→ **TASK OBJECTIVE**: Return nothing but the lines from the one containing "additives; a similar p" through the end of the records below, exactly as they stand and without pictures.

(Transcribed page contents)

-----

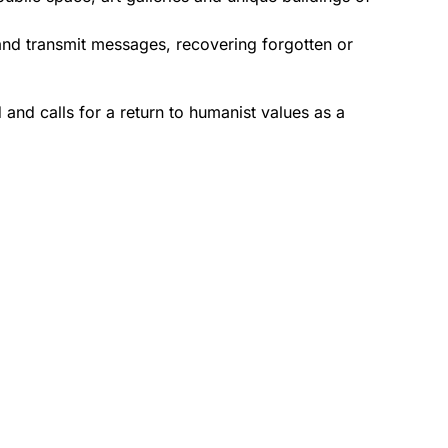
 and transmit messages, recovering forgotten or
ld and calls for a return to humanist values as a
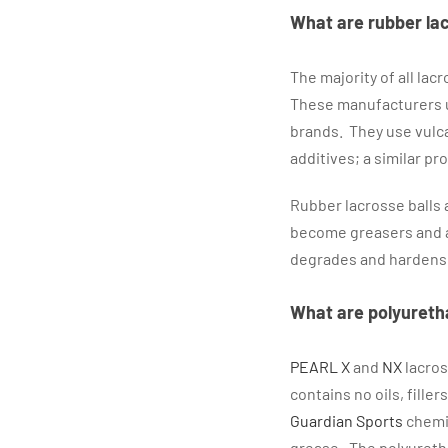
What are rubber la
The majority of all la
These manufacturers us
brands. They use vulcan
additives; a similar p
Rubber lacrosse balls a
become greasers and ar
degrades and hardens
What are polyureth
PEARL X
and
NX
lacros
contains no oils, fill
Guardian Sports
chemis
grease. The polyuretha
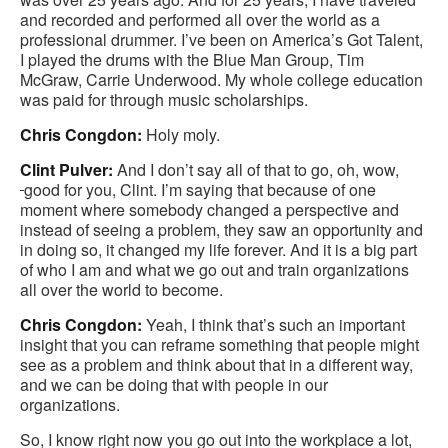
and recorded and performed all over the world as a
professional drummer. I’ve been on America’s Got Talent,
I played the drums with the Blue Man Group, Tim
McGraw, Carrie Underwood. My whole college education
was paid for through music scholarships.
Chris Congdon:
Holy moly.
Clint Pulver:
And I don’t say all of that to go, oh, wow,
good for you, Clint. I’m saying that because of one
moment where somebody changed a perspective and
instead of seeing a problem, they saw an opportunity and
in doing so, it changed my life forever. And it is a big part
of who I am and what we go out and train organizations
all over the world to become.
Chris Congdon:
Yeah, I think that’s such an important
insight that you can reframe something that people might
see as a problem and think about that in a different way,
and we can be doing that with people in our
organizations.
So, I know right now you go out into the workplace a lot,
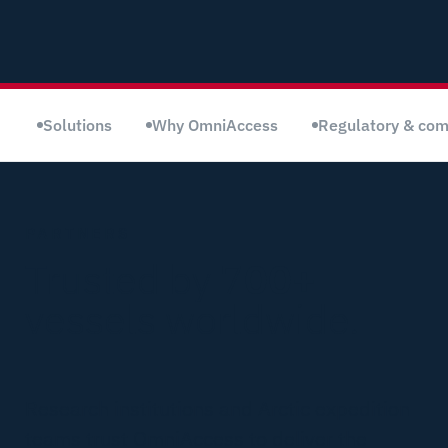
Solutions
Why OmniAccess
Regulatory & com
PARTNERS
Trusted by 7
00+
vessels worldwide.
Research institutions and Arctic expedition
teams trust OmniAccess to deliver the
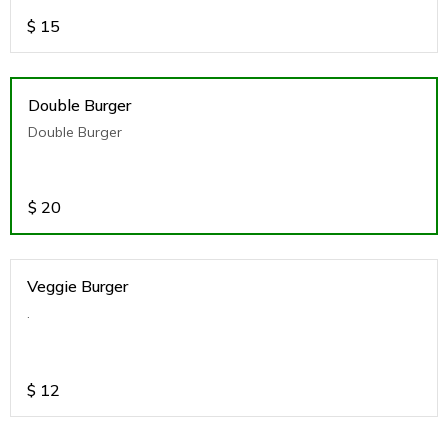
$
15
Double Burger
Double Burger
$
20
Veggie Burger
.
$
12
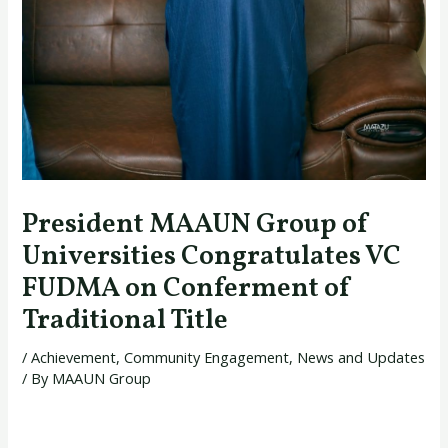
President MAAUN Group of
Universities Congratulates VC
FUDMA on Conferment of
Traditional Title
/
Achievement
,
Community Engagement
,
News and Updates
/ By
MAAUN Group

-----

→ **SOLUTION TO THIS PROBLEM**:
additives; a similar p
Rubber lacrosse balls a
become greasers and ar
degrades and hardens
What are polyureth
PEARL X
and
NX
lacros
contains no oils, fill
Guardian Sports
chemis
grease. The polyuretha
and recorded and performed all over the world as a
professional drummer. I’ve been on America’s Got Talent,
I played the drums with the Blue Man Group, Tim
McGraw, Carrie Underwood. My whole college education
was paid for through music scholarships.
Chris Congdon:
Holy moly.
Clint Pulver:
And I don’t say all of that to go, oh, wow,
good for you, Clint. I’m saying that because of one
moment where somebody changed a perspective and
instead of seeing a problem, they saw an opportunity and
in doing so, it changed my life forever. And it is a big part
of who I am and what we go out and train organizations
all over the world to become.
Chris Congdon:
Yeah, I think that’s such an important
insight that you can reframe something that people might
see as a problem and think about that in a different way,
and we can be doing that with people in our
organizations.
So, I know right now you go out into the workplace a lot,
Solutions
Why OmniAccess
Regulatory & com
PARTNERS
Trusted by 7
00+
vessels worldwide.
Research institutions and Arctic expedition
teams trust OmniAccess to deliver the
$
15
Double Burger
Double Burger
$
20
Veggie Burger
.
$
12
President MAAUN Group of
Universities Congratulates VC
FUDMA on Conferment of
Traditional Title
/
Achievement
,
Community Engagement
,
News and Updates
/ By
MAAUN Group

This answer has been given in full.